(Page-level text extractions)
◇ ◇ ◇ ◇ ◇ ◇ ◇
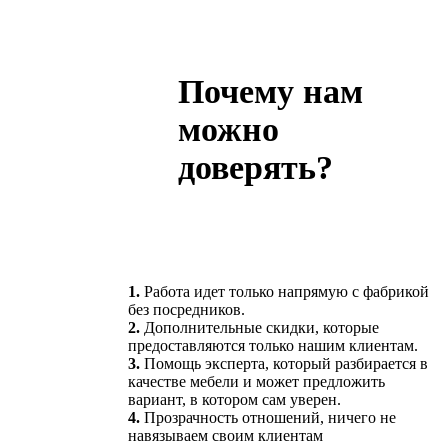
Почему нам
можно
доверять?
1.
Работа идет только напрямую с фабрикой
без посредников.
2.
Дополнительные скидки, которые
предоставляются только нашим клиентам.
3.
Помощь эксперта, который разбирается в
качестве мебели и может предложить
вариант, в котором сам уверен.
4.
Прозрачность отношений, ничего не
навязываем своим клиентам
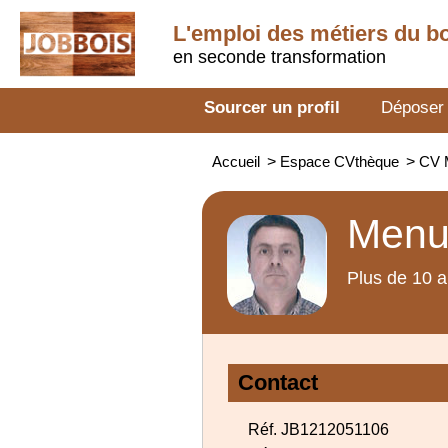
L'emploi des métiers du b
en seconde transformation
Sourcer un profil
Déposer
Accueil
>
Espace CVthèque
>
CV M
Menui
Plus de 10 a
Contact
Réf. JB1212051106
◇ ◇ ◇ ◇ ◇ ◇ ◇
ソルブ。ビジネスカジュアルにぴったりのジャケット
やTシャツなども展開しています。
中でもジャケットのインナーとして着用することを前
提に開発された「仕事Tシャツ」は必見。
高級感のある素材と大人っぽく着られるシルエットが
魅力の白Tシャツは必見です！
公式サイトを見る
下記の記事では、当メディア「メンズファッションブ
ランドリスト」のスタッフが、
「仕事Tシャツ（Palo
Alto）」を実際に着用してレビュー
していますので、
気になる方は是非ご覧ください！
◇ ◇ ◇ ◇ ◇ ◇ ◇
Above are records with pictures. Reproduce exactly only the lines from the line with "Прозрачность отношений, ничего не" through the line with "Réf. JB1212051106", both ends included, and leave the pictures out.

• Exercise answer:
Прозрачность отношений, ничего не
навязываем своим клиентам
L'emploi des métiers du b
en seconde transformation
Sourcer un profil
Déposer
Accueil
>
Espace CVthèque
>
CV M
Menui
Plus de 10 a
Contact
Réf. JB1212051106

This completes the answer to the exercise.